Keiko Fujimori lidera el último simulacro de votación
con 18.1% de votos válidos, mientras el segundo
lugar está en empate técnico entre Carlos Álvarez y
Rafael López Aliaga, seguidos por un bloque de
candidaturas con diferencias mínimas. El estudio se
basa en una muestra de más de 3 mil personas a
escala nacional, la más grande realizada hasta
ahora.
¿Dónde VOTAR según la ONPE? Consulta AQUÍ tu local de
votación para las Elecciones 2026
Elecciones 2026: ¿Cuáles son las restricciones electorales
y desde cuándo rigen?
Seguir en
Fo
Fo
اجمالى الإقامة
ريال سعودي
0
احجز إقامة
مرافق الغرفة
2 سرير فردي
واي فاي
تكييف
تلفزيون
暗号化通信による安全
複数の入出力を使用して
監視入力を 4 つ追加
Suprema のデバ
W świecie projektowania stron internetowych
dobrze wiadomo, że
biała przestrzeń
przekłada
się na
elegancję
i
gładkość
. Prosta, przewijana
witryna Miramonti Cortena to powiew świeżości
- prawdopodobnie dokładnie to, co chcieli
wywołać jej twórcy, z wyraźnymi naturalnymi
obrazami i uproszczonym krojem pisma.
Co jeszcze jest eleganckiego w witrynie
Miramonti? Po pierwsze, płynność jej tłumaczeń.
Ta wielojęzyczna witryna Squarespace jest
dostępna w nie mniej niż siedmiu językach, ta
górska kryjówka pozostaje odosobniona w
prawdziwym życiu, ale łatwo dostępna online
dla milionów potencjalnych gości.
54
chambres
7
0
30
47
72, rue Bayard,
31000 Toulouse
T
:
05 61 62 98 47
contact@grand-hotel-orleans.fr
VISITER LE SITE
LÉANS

##########

HOW TO COMPLETE THIS TASK -> Copy exactly, word for word, the line with "31000 Toulouse" through the final line of the listing.

TASK SOLUTION ->
31000 Toulouse
T
:
05 61 62 98 47
contact@grand-hotel-orleans.fr
VISITER LE SITE
LÉANS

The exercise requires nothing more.